Experimental and Mathematical Simulation Techniques for Determining AN In-Situ Response Testing Method for Neutron Sensors Used in Reactor Power Plant Protection Systems.

An analytical neutron sensor response model and methods for transient response measurements of neutron sensors (Compensated Ionization Chamber), including possible in-situ techniques have been developed and evaluated to meet the provisions of Draft Standard ISA Sd67.06, IEEE 338-1977, and NRC Guide 1.118. One in-situ method requires the perturbation of the high voltage detector (sensor) power supply and measurement of the sensor response. The response to a perturbation of the power supply is related to the response of the sensor to a transient change in neutron flux. Random signal analysis is another in-situ technique to monitor the neutron sensor response.
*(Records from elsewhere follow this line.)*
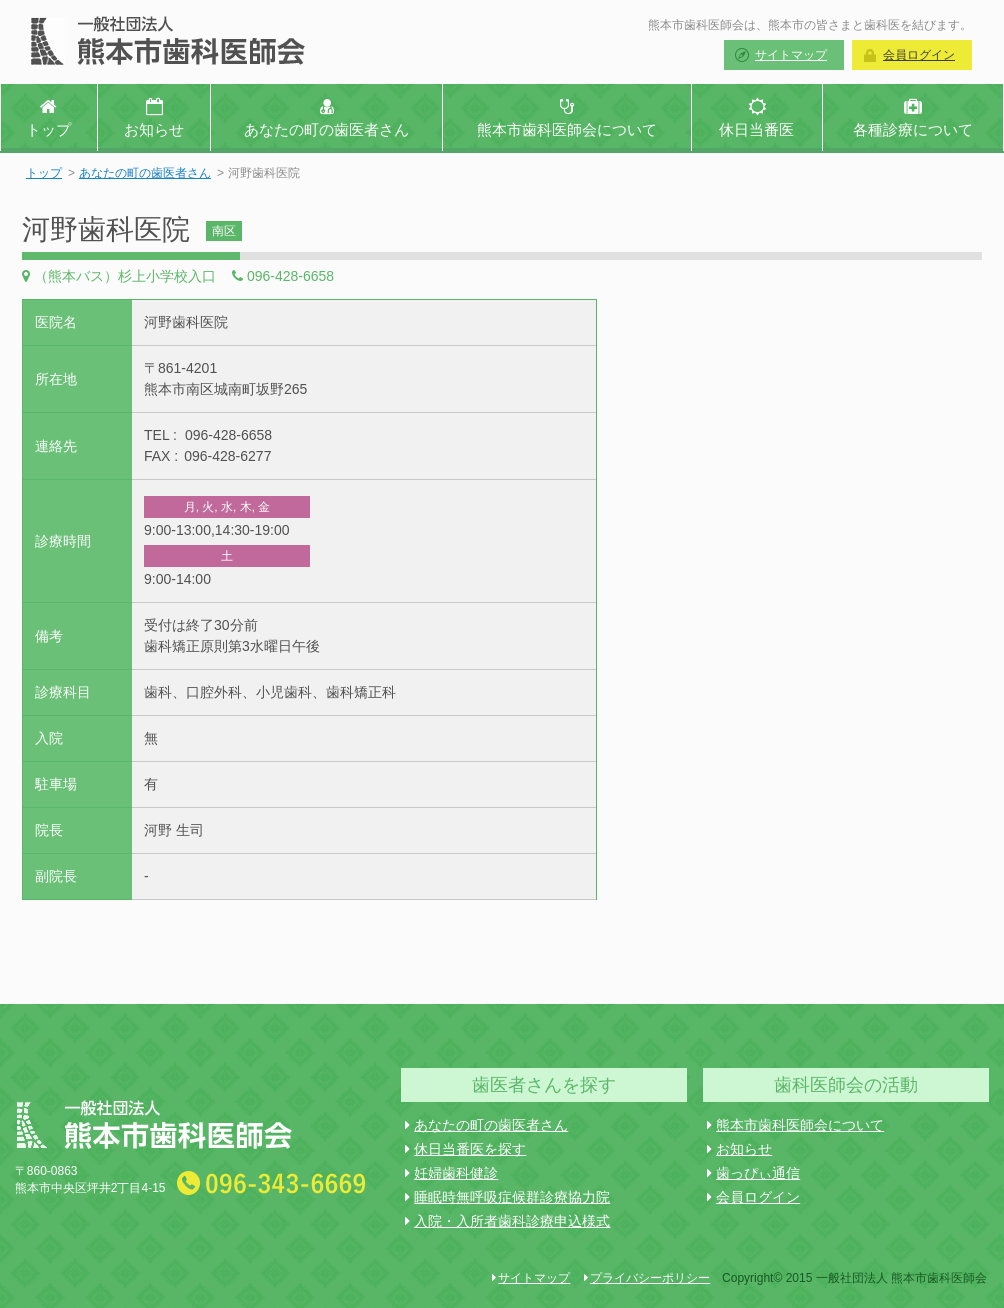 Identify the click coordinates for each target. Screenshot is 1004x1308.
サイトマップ (791, 55)
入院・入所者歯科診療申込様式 (507, 1221)
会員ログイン (919, 55)
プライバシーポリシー (647, 1278)
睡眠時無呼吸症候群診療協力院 (507, 1197)
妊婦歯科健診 (451, 1173)
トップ (44, 173)
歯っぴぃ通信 (753, 1173)
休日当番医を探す (465, 1149)
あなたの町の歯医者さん (145, 173)
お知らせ (739, 1149)
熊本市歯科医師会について (795, 1125) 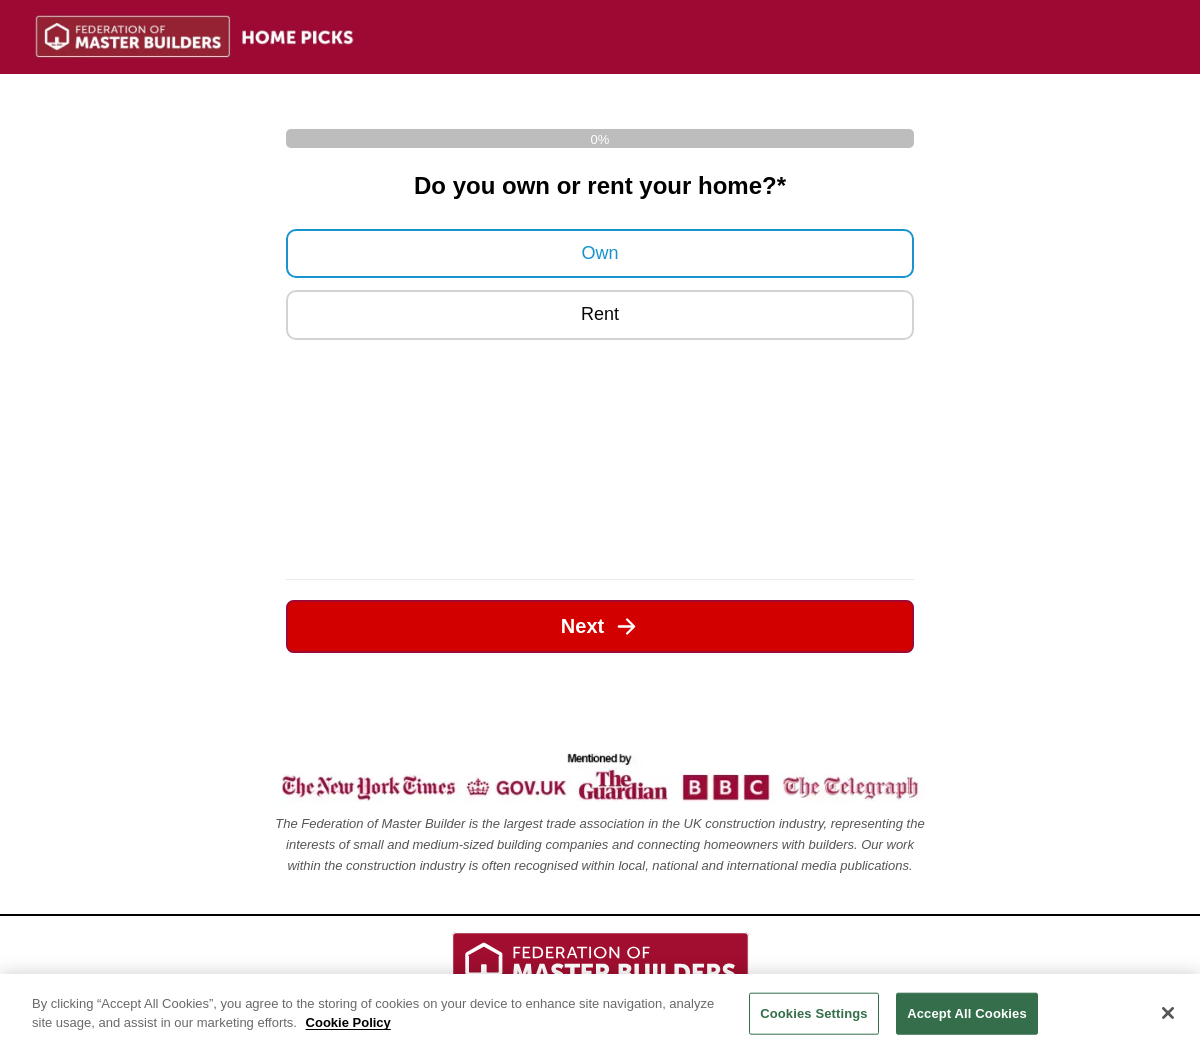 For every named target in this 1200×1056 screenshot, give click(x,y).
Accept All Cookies (967, 1013)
In this method the power spectrum of the inherent fluctuations from the neutron sensor output (Current in CIC) are measured and evaluated. Transient response techniques (including in-situ methods) are experimentally and analytically evaluated to identify the mechanisms which may cause degradation in the response of the neutron sensors. Response time degradation was investigated through a change in sensor and signal cable response time in a predictable manner (through changes in the detector fill gas and use of a delay box for signal cable). Sensors and attached cables having different response times are evaluated using power supply perturbation, transient change in radiation flux (both x-ray and neutron flux), and analysis of the random signals from neutron sensors. The objective of the experimental evaluation was to correlate the measured response time using transient radiation flux changes and power supply perturbation. The objective of the analytical model of the different sensor response was to predict response time and degradation mechanisms. Completion of this work contributed to improved understanding, monitoring, and the response time verification of neutron sensors. As a consequence improved and safer nuclear power plant operation may be attained.